Kokrajhar attack: Centre’s peace policy comes under cloud
The Narendra Modi government’s stated policy on combating terror has been one of ‘zero tolerance.’ Whether this comes into application in Assam after Friday’s attack remains to be seen.
The quiet in Assam’s Bodo heartland was shattered on Friday with rebels launching a daylight attack at a weekly roadside market at Balajan, just outside the district town of Kokrajhar, killing 13 civilians and injuring 16 others.

The Assam Police was quick to say the rogue Songbijit faction of the National Democratic Front of Bodoland (NDFB-S) was behind the assault.
No one is surprised at fingers being pointed at the NDFB-S because the outfit had carried out several murderous raids in the past, but the question today is whether it did it so alone or whether there were other rebel groups and terror elements providing its cadres assistance.
The deceased include seven Bodos, and, perhaps, therefore, the question has cropped up as to whether the NDFB-S could indulge in an attack on people whose interests it seeks to protect. But, the NDFB-S, like a few other rebel outfits in the region like the Garo National Liberation Army (GNLA) in Meghalaya, has degenerated into a pure terror group, killing unarmed civilians and indulging in kidnapping for ransom.
The timing, too, is critical. Independence Day is round the corner and it has been a ritual among insurgent groups in the Northeast to step up attacks ahead of key days in the national calendar or call boycott of all functions associated with the occasion.
This is the first insurgent attack in Assam after the BJP-led government of Sarbananda Sonowal assumed office in May.
One has to see whether the new government’s counter-insurgency strategy will be any different from the previous Congress dispensation. Most importantly, the Narendra Modi government’s stated policy on combating terror has been one of ‘zero tolerance.’
Whether this comes into application in Assam after Friday’s attack remains to be seen.
Chief minister Sonowal said that a clear directive has been issued to the security establishment to deal with the insurgents with a firm hand. This should not turn out to be another routine call.

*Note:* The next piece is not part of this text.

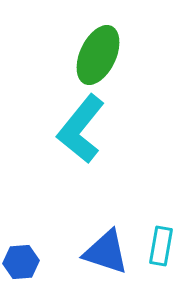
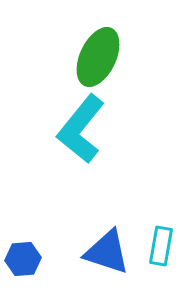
green ellipse: moved 2 px down
blue triangle: moved 1 px right
blue hexagon: moved 2 px right, 3 px up
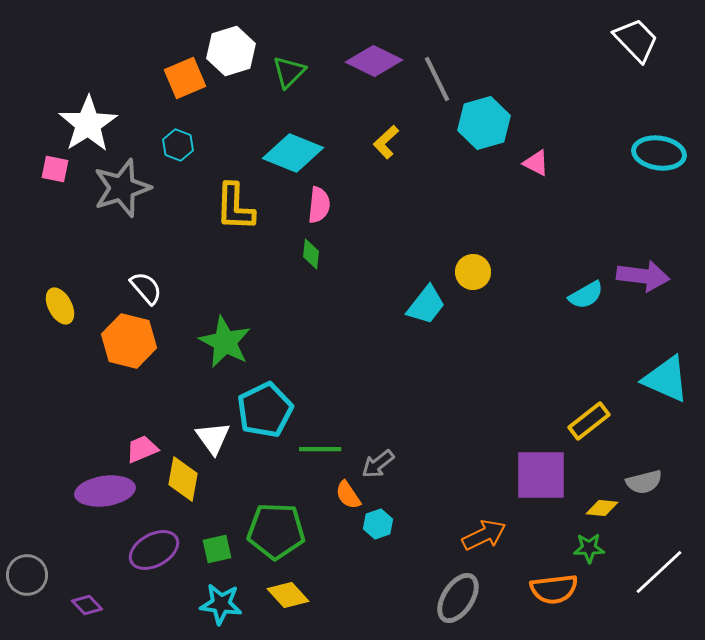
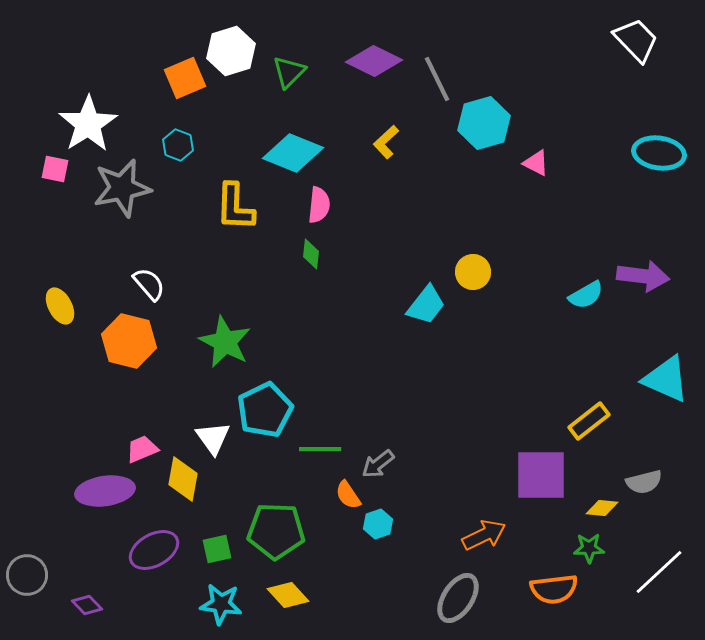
gray star at (122, 188): rotated 6 degrees clockwise
white semicircle at (146, 288): moved 3 px right, 4 px up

The Centre’s peace policy has also come under a cloud. Already, New Delhi is engaged in peace talks with two factions of the NDFB, one of them headed by Ranjan Daimary.
This despite Daimary himself being accused by the security establishment of involvement in the October 2008 serial blasts in Assam that had killed 100 people.
Now, the NDFB-S, the key suspect in Friday’s raid, was involved in the 2014 Christmas-eve serial attacks in Assam that killed more than 80 people.
Prior to this, 46 people were gunned down by the same outfit in Baksa and Kokrajhar districts in May 2014. Will New Delhi at some point in the future come forward to hold so-called peace talks with the NDFB-S as well?
Can there be more than one peace agreement with different factions of the same rebel group? Can the government not declare a moratorium on peace talks with newer rebel groups or factions while carrying the ongoing talks, like the one with the NSCN-IM, NDFB etc, to their logical conclusion? Militants need a safe staging area and logistical support. This is where the nations bordering northeast India becomes critical for them.
The Modi government’s neighbourhood push is notable but commerce aside, New Delhi must also work out institutional mechanisms with Thimphu, Naypyidaw and Dhaka to deal with insurgents.
Can India work out an anti-terror strategy that transcends its borders and work together with the security establishments in Myanmar, Bangladesh and Bhutan? There has been cooperation on this front but one is talking of something with standard protocols in place.
(Wasbir Hussain is executive director of the Guwahati-based Centre for Development & Peace Studies, and a former member of the National Security Advisory Board. Views are personal.)